Its current leaders have already signaled they are ready to start raising interest rates as early as March, reversing from an ultra-dovish stance that could test financial markets and influence the pace of the recovery over the course of a year. election in which the control of Congress is at stake. Read more
Fed Chairman Jerome Powell, whom Biden asked late last year to serve a second four-year term as chairman, starting next month, is leading the pivot. The Senate Banking Committee held Powell’s nomination hearing on Tuesday, while Fed Governor Lael Brainard, whom Biden named vice central bank chairman, appeared before the panel on Thursday.
Progressives had favored more diverse choices to lead the Fed; the slate Biden presented on Thursday helps meet that demand.

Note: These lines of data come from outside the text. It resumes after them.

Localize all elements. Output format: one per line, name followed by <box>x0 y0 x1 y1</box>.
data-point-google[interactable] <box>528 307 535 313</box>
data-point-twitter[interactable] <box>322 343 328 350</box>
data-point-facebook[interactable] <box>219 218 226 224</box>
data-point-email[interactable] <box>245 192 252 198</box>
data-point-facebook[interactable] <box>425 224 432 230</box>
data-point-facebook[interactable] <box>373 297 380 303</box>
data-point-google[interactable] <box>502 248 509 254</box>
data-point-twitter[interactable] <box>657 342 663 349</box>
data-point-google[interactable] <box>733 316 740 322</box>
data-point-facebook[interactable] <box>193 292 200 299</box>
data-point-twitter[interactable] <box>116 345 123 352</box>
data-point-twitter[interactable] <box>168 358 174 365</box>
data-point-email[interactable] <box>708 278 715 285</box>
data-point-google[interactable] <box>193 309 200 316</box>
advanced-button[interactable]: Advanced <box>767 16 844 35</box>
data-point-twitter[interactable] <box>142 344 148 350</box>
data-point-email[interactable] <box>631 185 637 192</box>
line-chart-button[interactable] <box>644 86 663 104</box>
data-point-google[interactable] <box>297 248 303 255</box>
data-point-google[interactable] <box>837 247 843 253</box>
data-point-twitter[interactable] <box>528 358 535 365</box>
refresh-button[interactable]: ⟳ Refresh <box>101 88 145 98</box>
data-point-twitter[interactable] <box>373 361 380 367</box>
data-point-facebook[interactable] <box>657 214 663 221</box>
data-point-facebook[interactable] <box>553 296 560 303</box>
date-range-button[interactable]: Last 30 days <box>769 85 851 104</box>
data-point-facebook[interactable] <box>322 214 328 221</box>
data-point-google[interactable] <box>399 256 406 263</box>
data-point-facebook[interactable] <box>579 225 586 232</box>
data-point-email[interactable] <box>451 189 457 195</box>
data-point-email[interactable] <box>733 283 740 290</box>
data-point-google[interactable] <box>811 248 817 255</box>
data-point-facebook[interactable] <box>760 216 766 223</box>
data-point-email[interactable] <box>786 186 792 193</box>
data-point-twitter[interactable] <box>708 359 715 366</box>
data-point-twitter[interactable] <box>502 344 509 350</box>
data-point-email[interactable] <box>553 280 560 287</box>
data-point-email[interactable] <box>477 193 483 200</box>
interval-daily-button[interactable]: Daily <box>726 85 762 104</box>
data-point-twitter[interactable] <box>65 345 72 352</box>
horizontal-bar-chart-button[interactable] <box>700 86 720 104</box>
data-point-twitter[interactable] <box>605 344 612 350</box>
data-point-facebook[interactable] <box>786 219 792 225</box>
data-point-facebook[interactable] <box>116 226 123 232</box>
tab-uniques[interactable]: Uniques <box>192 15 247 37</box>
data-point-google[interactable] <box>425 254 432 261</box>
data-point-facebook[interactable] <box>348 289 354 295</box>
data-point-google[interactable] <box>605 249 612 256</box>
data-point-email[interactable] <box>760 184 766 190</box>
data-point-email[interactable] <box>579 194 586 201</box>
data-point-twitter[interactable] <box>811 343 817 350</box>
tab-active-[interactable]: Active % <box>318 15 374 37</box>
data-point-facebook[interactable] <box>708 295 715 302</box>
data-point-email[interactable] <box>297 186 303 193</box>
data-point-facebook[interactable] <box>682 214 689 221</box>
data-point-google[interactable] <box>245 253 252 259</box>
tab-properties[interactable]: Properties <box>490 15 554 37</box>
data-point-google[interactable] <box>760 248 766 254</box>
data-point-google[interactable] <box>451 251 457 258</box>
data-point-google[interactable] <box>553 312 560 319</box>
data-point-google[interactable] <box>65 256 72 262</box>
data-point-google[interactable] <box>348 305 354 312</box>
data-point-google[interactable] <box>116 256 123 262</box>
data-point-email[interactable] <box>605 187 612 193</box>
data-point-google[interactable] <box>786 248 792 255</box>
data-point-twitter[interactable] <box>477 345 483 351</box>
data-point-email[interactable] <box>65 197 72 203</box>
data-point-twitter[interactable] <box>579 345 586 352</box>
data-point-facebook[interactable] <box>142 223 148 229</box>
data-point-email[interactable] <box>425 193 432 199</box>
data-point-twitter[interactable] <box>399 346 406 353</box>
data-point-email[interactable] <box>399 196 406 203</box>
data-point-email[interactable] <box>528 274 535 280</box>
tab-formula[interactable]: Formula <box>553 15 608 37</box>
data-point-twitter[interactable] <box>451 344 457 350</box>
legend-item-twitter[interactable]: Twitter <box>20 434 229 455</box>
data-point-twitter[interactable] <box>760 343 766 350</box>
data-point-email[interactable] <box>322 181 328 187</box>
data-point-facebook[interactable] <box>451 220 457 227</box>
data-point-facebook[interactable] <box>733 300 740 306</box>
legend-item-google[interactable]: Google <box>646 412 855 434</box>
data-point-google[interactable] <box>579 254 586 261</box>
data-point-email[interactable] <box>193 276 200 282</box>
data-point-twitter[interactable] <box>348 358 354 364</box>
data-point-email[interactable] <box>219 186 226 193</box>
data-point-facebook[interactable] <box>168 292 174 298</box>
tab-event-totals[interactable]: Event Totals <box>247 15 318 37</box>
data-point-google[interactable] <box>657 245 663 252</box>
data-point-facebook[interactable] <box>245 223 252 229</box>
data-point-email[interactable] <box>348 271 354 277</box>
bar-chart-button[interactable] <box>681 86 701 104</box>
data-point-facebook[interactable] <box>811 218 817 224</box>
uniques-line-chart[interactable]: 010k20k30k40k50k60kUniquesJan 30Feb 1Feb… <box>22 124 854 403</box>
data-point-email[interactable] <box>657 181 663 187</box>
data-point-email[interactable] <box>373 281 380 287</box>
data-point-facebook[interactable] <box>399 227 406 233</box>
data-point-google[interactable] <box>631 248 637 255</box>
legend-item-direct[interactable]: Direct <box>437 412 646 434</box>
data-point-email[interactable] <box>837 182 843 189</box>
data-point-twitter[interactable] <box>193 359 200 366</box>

Raskin, who spent four years as Fed governor before being named assistant treasury secretary from 2014 to 2017, is expected to exercise tighter oversight on Wall Street than the former vice chairman of Fed oversight. , Randal Quarles, who left the Fed. at the end of last year.
Cook wrote extensively about the economic consequences of racial disparity and gender inequality, and grew up in the violence of school desegregation in the American South. Jefferson has written extensively on wages, poverty, and income distribution.
Kevin Hassett, who chaired the Council of Economic Advisers under former President Donald Trump, said Jefferson was an “incredibly smart economist” and a serious scholar who should be confirmed by the Senate soon.
“He’s the kind of honorable, serious person the Federal Reserve should have.”